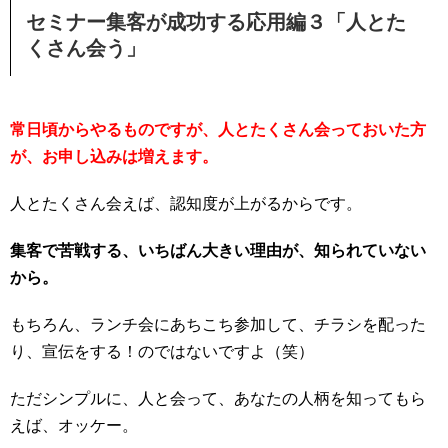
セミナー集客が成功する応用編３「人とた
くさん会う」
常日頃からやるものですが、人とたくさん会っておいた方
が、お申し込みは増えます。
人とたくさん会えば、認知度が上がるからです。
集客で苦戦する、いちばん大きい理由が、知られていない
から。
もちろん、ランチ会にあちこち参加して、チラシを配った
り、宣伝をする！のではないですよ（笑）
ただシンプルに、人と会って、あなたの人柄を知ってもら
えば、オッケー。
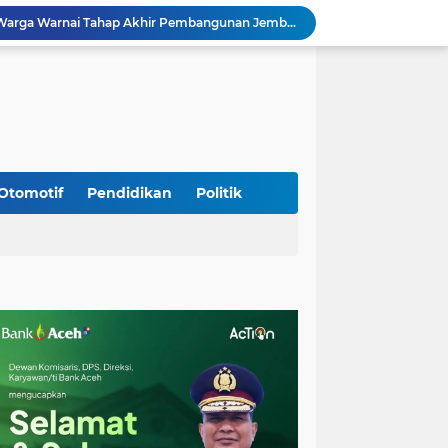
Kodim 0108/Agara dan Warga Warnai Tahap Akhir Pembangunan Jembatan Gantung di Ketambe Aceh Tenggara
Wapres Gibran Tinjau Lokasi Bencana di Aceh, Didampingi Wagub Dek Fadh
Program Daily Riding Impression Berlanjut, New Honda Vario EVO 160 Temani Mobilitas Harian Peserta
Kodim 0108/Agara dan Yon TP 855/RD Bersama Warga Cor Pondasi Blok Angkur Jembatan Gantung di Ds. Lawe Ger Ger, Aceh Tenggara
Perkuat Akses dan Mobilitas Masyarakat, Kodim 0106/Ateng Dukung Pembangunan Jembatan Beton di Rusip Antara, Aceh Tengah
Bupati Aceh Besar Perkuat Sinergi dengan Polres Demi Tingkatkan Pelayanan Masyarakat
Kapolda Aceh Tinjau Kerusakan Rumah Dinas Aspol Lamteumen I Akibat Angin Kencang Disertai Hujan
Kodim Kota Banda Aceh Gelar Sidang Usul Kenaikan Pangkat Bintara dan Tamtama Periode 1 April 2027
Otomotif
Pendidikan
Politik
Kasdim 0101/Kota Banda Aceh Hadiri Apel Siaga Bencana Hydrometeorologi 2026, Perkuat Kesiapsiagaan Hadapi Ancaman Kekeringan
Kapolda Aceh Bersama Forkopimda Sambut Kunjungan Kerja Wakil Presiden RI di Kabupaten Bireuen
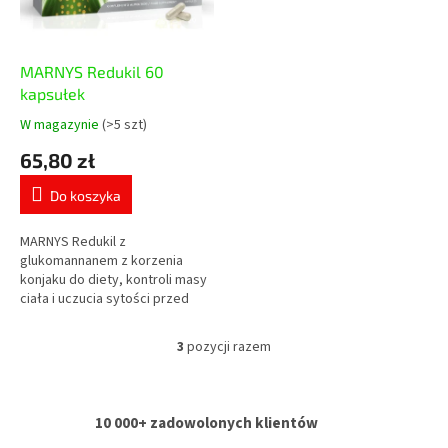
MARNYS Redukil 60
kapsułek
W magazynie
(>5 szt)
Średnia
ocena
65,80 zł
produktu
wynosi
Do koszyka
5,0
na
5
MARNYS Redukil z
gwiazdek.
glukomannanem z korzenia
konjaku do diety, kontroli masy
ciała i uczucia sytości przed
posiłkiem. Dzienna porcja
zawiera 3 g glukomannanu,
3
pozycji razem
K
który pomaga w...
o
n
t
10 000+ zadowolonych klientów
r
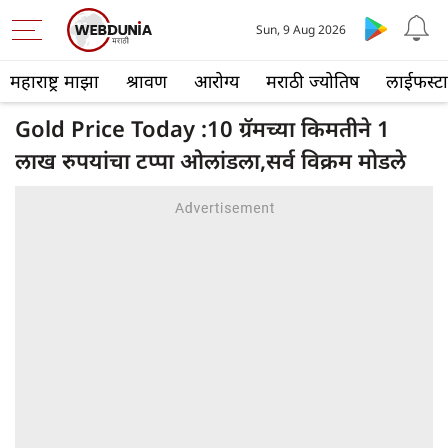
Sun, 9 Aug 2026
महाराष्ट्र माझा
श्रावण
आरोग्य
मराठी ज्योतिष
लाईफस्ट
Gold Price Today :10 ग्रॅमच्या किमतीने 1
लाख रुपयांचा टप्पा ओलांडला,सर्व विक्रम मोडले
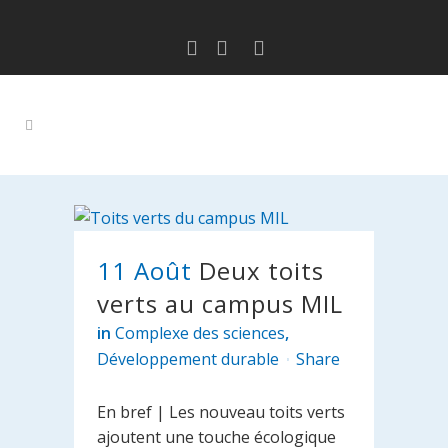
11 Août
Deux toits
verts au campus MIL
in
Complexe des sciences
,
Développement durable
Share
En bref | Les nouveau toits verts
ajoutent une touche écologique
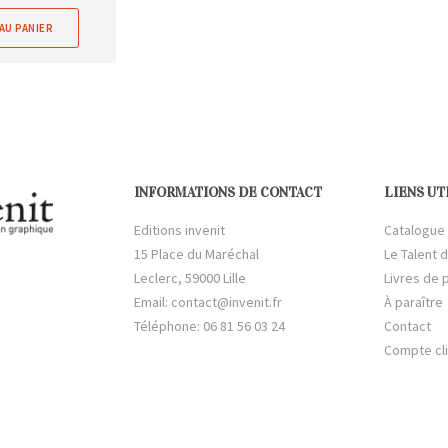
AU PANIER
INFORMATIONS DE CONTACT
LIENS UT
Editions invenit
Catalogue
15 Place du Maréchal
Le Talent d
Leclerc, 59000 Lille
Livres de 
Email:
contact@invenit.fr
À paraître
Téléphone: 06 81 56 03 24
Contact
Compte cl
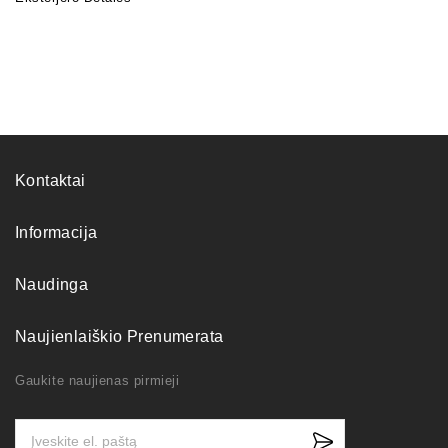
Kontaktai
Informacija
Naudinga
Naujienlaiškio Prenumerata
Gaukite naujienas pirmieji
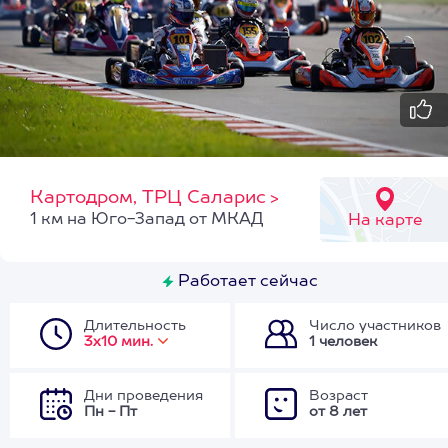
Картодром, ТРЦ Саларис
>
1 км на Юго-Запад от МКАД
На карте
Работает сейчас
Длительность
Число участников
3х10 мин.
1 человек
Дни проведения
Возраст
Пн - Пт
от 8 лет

■ ■ ■ ■ ■

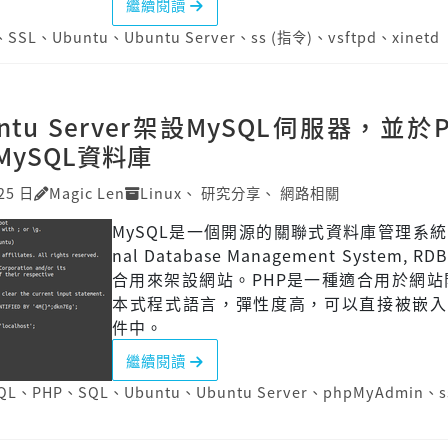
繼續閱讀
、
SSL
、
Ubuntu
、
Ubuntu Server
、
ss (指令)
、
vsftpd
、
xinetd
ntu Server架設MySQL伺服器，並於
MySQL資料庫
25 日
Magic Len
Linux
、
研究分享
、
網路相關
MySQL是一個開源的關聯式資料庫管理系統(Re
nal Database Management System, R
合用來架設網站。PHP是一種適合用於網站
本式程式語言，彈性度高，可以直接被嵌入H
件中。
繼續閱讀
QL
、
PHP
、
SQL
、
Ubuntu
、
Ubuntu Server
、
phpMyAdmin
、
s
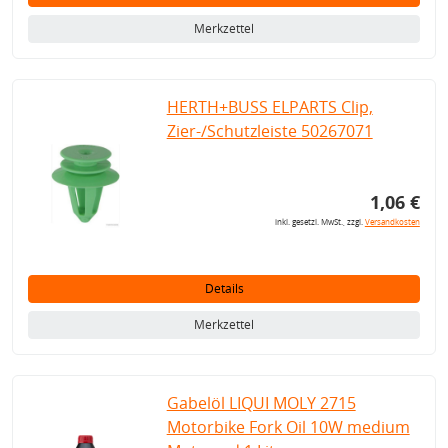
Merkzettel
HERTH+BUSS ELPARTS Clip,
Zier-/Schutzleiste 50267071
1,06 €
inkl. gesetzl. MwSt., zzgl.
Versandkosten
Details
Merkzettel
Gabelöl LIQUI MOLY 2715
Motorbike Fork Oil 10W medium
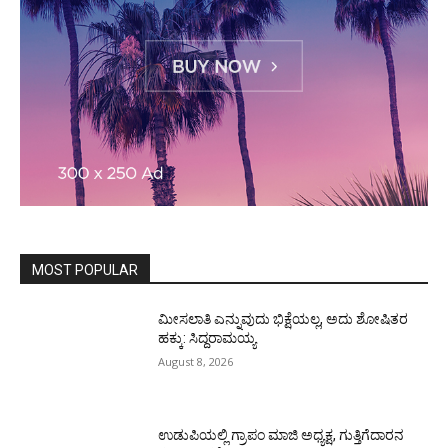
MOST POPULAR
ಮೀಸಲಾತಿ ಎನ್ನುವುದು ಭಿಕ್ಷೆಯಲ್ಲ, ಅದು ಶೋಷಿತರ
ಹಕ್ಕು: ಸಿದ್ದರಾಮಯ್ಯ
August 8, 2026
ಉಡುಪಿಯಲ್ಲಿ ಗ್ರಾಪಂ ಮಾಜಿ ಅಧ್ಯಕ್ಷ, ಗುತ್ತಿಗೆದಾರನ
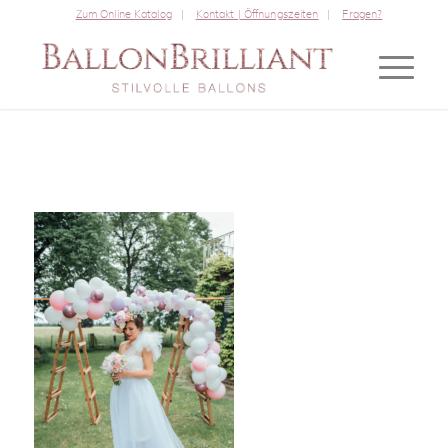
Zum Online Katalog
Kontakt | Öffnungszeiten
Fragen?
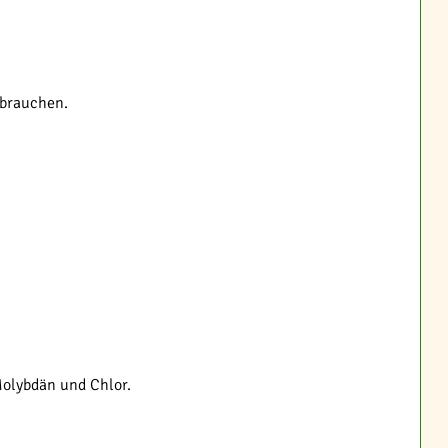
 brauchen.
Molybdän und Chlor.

■ ■ ■ ■ ■

__What you are asked to do__: Only the lines starting at the one with "セミナー集客が成功する応用編３「人とた" and ending at the one with "Perkuat Akses dan" should be printed, each exactly as it appears in the material above; the pictures are to be omitted.

__Answer section__:
セミナー集客が成功する応用編３「人とた
くさん会う」
常日頃からやるものですが、人とたくさん会っておいた方
が、お申し込みは増えます。
人とたくさん会えば、認知度が上がるからです。
集客で苦戦する、いちばん大きい理由が、知られていない
から。
もちろん、ランチ会にあちこち参加して、チラシを配った
り、宣伝をする！のではないですよ（笑）
ただシンプルに、人と会って、あなたの人柄を知ってもら
えば、オッケー。
Kodim 0108/Agara dan Warga Warnai Tahap Akhir Pembangunan Jembatan Gantung di Ketambe Aceh Tenggara
Wapres Gibran Tinjau Lokasi Bencana di Aceh, Didampingi Wagub Dek Fadh
Program Daily Riding Impression Berlanjut, New Honda Vario EVO 160 Temani Mobilitas Harian Peserta
Kodim 0108/Agara dan Yon TP 855/RD Bersama Warga Cor Pondasi Blok Angkur Jembatan Gantung di Ds. Lawe Ger Ger, Aceh Tenggara
Perkuat Akses dan Mobilitas Masyarakat, Kodim 0106/Ateng Dukung Pembangunan Jembatan Beton di Rusip Antara, Aceh Tengah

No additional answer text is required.